By now, you must have been in an isolation chamber if you haven’t heard about an incognito Joshua Bell playing music by Bach and other greats on a Stradivarius to almost completely oblivious passers-by outside the L’Enfant Plaza metro station in D.C. during the morning rush hour. It has been in newspapers all over the country and it even made it onto NY1 TV news this morning.
Apart from the usual dopiness of the mainstream media who seem to have an uncanny ability only to report about culture when it’s bad news, there’s been quite a bit of brouhaha throughout the blogosphere and in various emails forwarded to me pondering whether this story is tragic, humorous, or a little bit of both. In fact, the whole thing was a publicity stunt concocted by the folks at the Washington Post. According to the original Post article by humorist Gene Weingarten, Bell’s foray into the world of busking was “an experiment in context, perception and priorities.”
The other explicitly stated goal of this project was to be “an unblinking assessment of public taste,” and that seems to be what most folks have been dwelling on. Yet, as Galen Brown and several of the responders to his thread on the Sequenza21 Composers Forum have astutely pointed out, it is impossible to assess the general public’s receptivity to “good music” from such an enterprise. In fact, all you can assess is the basic human need for filters and frames to guide perception.
This latest chapter in the misadventures of classical music reminds me of an exhibition the Metropolitan Museum of Art mounted nearly twelve years ago called Rembrandt / Not Rembrandt in which works by “the great Dutch master” were paired with works once thought to be by him which were later revealed to be forgeries. I remember being disconcerted by the whole tone of that show. Basically, its message was that the Rembrandt works were timeless masterpieces and that the others were clearly not and that was ultimately why they were not Rembrandts.

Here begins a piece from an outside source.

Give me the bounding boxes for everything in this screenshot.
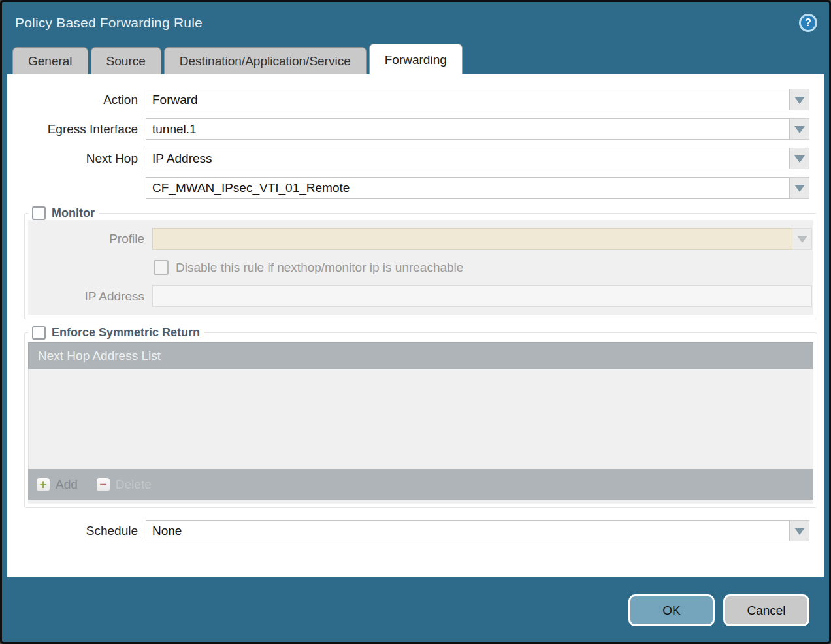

Of course, to an earlier less-enlightened generation, some of those “not Rembrandts” were believed to be bona-fide Rembrandts and were therefore afforded timeless masterpiece status.
In the Post article, Josh Bell, much to his credit, observed that “[w]hen you play for ticket-holders you are already validated.” Taking Bell’s performance out of context, gave it no context, or as Gene Weingarten stated more poetically: Bell was “art without a frame.” But perhaps Bell was ultimately something far worse: he was a “not Rembrandt.” He experienced the same indifference that many musicians of very high caliber face every single day. This is what almost every living composer—none of whom made it onto Bell’s subway gig—has had to contend with, too.
John Cage tried to get audiences to pay attention to all the sounds around them in his still provocative 4’33″. Even in the confines of a concert hall, such a sonic offering was a hard sell. But great sounds are around us all the time everywhere we go; how many of us are listening to them?